What to do: Those lines of the following listing which contain the string "Satin" should be returned.

*****

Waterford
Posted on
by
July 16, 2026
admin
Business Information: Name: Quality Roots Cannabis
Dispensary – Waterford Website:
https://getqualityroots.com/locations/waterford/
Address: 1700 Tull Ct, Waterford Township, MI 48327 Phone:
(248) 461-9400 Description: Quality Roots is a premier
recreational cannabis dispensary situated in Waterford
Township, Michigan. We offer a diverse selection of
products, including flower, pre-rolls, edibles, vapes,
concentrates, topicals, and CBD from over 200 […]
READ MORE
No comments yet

*****

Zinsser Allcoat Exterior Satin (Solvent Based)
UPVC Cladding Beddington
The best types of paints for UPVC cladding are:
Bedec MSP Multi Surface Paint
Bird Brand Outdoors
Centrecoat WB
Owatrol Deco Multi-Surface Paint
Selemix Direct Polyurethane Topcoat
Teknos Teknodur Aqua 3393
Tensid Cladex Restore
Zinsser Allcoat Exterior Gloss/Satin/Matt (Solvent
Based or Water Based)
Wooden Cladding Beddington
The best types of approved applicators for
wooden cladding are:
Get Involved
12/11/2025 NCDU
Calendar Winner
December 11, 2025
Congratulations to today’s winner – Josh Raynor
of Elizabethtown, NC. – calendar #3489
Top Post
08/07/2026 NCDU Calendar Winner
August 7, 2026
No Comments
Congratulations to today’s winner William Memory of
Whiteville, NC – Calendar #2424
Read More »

*****

Finished exercise:
Zinsser Allcoat Exterior Satin (Solvent Based)
Zinsser Allcoat Exterior Gloss/Satin/Matt (Solvent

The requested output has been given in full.